▶ [Dataset excerpts]
━━━━━━━━━━━━━━━━━━━━

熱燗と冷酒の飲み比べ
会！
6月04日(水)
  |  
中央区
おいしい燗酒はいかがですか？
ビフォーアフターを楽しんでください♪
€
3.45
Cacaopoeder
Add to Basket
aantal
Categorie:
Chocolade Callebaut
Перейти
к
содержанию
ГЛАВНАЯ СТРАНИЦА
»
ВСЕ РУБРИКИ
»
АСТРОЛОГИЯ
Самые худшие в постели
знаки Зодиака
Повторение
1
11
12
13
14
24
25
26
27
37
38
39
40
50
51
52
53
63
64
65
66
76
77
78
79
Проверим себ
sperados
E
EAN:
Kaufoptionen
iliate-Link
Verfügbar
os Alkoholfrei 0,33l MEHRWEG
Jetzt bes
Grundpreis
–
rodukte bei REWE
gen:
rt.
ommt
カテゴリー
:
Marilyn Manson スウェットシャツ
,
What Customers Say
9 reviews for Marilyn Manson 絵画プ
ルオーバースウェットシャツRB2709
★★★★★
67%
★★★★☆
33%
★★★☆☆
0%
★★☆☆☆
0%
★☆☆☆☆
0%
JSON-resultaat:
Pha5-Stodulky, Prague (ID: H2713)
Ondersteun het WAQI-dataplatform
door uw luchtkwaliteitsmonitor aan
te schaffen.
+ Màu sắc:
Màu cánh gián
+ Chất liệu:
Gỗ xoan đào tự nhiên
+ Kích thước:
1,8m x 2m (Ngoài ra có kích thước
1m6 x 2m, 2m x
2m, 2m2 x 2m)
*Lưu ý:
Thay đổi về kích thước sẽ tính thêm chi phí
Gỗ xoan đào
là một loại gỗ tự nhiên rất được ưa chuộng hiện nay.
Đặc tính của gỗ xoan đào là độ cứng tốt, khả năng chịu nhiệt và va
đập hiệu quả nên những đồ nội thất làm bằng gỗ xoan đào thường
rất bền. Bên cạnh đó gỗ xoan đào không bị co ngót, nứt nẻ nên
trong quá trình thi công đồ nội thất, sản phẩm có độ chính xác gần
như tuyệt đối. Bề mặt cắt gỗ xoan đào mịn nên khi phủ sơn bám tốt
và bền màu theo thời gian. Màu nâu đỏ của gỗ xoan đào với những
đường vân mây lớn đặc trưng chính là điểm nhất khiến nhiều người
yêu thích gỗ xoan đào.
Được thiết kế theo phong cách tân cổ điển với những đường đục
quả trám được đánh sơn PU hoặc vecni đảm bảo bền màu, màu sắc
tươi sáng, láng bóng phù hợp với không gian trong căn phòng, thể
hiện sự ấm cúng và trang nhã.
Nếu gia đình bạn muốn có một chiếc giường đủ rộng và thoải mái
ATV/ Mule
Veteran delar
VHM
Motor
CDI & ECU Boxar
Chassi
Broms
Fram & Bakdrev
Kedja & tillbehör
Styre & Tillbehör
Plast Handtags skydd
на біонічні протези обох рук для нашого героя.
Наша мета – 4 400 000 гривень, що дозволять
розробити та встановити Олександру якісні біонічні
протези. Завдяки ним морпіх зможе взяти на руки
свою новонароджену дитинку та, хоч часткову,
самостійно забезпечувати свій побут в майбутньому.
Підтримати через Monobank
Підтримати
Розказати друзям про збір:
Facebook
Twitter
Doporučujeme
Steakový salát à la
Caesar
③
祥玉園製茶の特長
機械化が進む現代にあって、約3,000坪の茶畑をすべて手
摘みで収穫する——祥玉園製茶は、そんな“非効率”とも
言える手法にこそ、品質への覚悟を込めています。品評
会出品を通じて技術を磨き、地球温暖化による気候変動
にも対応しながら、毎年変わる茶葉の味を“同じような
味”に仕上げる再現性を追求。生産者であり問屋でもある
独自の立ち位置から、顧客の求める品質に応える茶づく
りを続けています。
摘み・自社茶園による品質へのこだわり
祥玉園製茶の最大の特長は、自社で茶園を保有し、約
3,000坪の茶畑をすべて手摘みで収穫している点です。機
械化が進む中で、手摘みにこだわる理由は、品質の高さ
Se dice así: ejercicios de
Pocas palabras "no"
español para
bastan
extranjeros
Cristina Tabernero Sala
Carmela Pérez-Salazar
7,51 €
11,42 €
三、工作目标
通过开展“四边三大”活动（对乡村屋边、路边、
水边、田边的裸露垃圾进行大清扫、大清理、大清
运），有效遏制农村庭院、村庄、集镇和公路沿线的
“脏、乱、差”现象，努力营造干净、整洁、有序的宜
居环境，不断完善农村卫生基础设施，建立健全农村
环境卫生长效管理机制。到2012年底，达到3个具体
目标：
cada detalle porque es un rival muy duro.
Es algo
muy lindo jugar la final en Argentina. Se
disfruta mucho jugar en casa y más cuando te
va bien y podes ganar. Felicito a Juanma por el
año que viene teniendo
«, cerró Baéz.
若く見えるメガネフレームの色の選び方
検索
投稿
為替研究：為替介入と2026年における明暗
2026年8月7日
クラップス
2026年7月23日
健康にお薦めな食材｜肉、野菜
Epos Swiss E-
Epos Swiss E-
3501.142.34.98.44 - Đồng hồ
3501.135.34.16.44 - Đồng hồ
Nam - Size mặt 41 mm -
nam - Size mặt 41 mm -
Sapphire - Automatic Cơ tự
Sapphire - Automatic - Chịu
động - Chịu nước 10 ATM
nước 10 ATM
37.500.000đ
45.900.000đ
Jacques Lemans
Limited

━━━━━━━━━━━━━━━━━━━━

▶ [Task requirements]
Repeat the entries exactly, all of them.

▶ [Answer to the exercise]
熱燗と冷酒の飲み比べ
会！
6月04日(水)
  |  
中央区
おいしい燗酒はいかがですか？
ビフォーアフターを楽しんでください♪
€
3.45
Cacaopoeder
Add to Basket
aantal
Categorie:
Chocolade Callebaut
Перейти
к
содержанию
ГЛАВНАЯ СТРАНИЦА
»
ВСЕ РУБРИКИ
»
АСТРОЛОГИЯ
Самые худшие в постели
знаки Зодиака
Повторение
1
11
12
13
14
24
25
26
27
37
38
39
40
50
51
52
53
63
64
65
66
76
77
78
79
Проверим себ
sperados
E
EAN:
Kaufoptionen
iliate-Link
Verfügbar
os Alkoholfrei 0,33l MEHRWEG
Jetzt bes
Grundpreis
–
rodukte bei REWE
gen:
rt.
ommt
カテゴリー
:
Marilyn Manson スウェットシャツ
,
What Customers Say
9 reviews for Marilyn Manson 絵画プ
ルオーバースウェットシャツRB2709
★★★★★
67%
★★★★☆
33%
★★★☆☆
0%
★★☆☆☆
0%
★☆☆☆☆
0%
JSON-resultaat:
Pha5-Stodulky, Prague (ID: H2713)
Ondersteun het WAQI-dataplatform
door uw luchtkwaliteitsmonitor aan
te schaffen.
+ Màu sắc:
Màu cánh gián
+ Chất liệu:
Gỗ xoan đào tự nhiên
+ Kích thước:
1,8m x 2m (Ngoài ra có kích thước
1m6 x 2m, 2m x
2m, 2m2 x 2m)
*Lưu ý:
Thay đổi về kích thước sẽ tính thêm chi phí
Gỗ xoan đào
là một loại gỗ tự nhiên rất được ưa chuộng hiện nay.
Đặc tính của gỗ xoan đào là độ cứng tốt, khả năng chịu nhiệt và va
đập hiệu quả nên những đồ nội thất làm bằng gỗ xoan đào thường
rất bền. Bên cạnh đó gỗ xoan đào không bị co ngót, nứt nẻ nên
trong quá trình thi công đồ nội thất, sản phẩm có độ chính xác gần
như tuyệt đối. Bề mặt cắt gỗ xoan đào mịn nên khi phủ sơn bám tốt
và bền màu theo thời gian. Màu nâu đỏ của gỗ xoan đào với những
đường vân mây lớn đặc trưng chính là điểm nhất khiến nhiều người
yêu thích gỗ xoan đào.
Được thiết kế theo phong cách tân cổ điển với những đường đục
quả trám được đánh sơn PU hoặc vecni đảm bảo bền màu, màu sắc
tươi sáng, láng bóng phù hợp với không gian trong căn phòng, thể
hiện sự ấm cúng và trang nhã.
Nếu gia đình bạn muốn có một chiếc giường đủ rộng và thoải mái
ATV/ Mule
Veteran delar
VHM
Motor
CDI & ECU Boxar
Chassi
Broms
Fram & Bakdrev
Kedja & tillbehör
Styre & Tillbehör
Plast Handtags skydd
на біонічні протези обох рук для нашого героя.
Наша мета – 4 400 000 гривень, що дозволять
розробити та встановити Олександру якісні біонічні
протези. Завдяки ним морпіх зможе взяти на руки
свою новонароджену дитинку та, хоч часткову,
самостійно забезпечувати свій побут в майбутньому.
Підтримати через Monobank
Підтримати
Розказати друзям про збір:
Facebook
Twitter
Doporučujeme
Steakový salát à la
Caesar
③
祥玉園製茶の特長
機械化が進む現代にあって、約3,000坪の茶畑をすべて手
摘みで収穫する——祥玉園製茶は、そんな“非効率”とも
言える手法にこそ、品質への覚悟を込めています。品評
会出品を通じて技術を磨き、地球温暖化による気候変動
にも対応しながら、毎年変わる茶葉の味を“同じような
味”に仕上げる再現性を追求。生産者であり問屋でもある
独自の立ち位置から、顧客の求める品質に応える茶づく
りを続けています。
摘み・自社茶園による品質へのこだわり
祥玉園製茶の最大の特長は、自社で茶園を保有し、約
3,000坪の茶畑をすべて手摘みで収穫している点です。機
械化が進む中で、手摘みにこだわる理由は、品質の高さ
Se dice así: ejercicios de
Pocas palabras "no"
español para
bastan
extranjeros
Cristina Tabernero Sala
Carmela Pérez-Salazar
7,51 €
11,42 €
三、工作目标
通过开展“四边三大”活动（对乡村屋边、路边、
水边、田边的裸露垃圾进行大清扫、大清理、大清
运），有效遏制农村庭院、村庄、集镇和公路沿线的
“脏、乱、差”现象，努力营造干净、整洁、有序的宜
居环境，不断完善农村卫生基础设施，建立健全农村
环境卫生长效管理机制。到2012年底，达到3个具体
目标：
cada detalle porque es un rival muy duro.
Es algo
muy lindo jugar la final en Argentina. Se
disfruta mucho jugar en casa y más cuando te
va bien y podes ganar. Felicito a Juanma por el
año que viene teniendo
«, cerró Baéz.
若く見えるメガネフレームの色の選び方
検索
投稿
為替研究：為替介入と2026年における明暗
2026年8月7日
クラップス
2026年7月23日
健康にお薦めな食材｜肉、野菜
Epos Swiss E-
Epos Swiss E-
3501.142.34.98.44 - Đồng hồ
3501.135.34.16.44 - Đồng hồ
Nam - Size mặt 41 mm -
nam - Size mặt 41 mm -
Sapphire - Automatic Cơ tự
Sapphire - Automatic - Chịu
động - Chịu nước 10 ATM
nước 10 ATM
37.500.000đ
45.900.000đ
Jacques Lemans
Limited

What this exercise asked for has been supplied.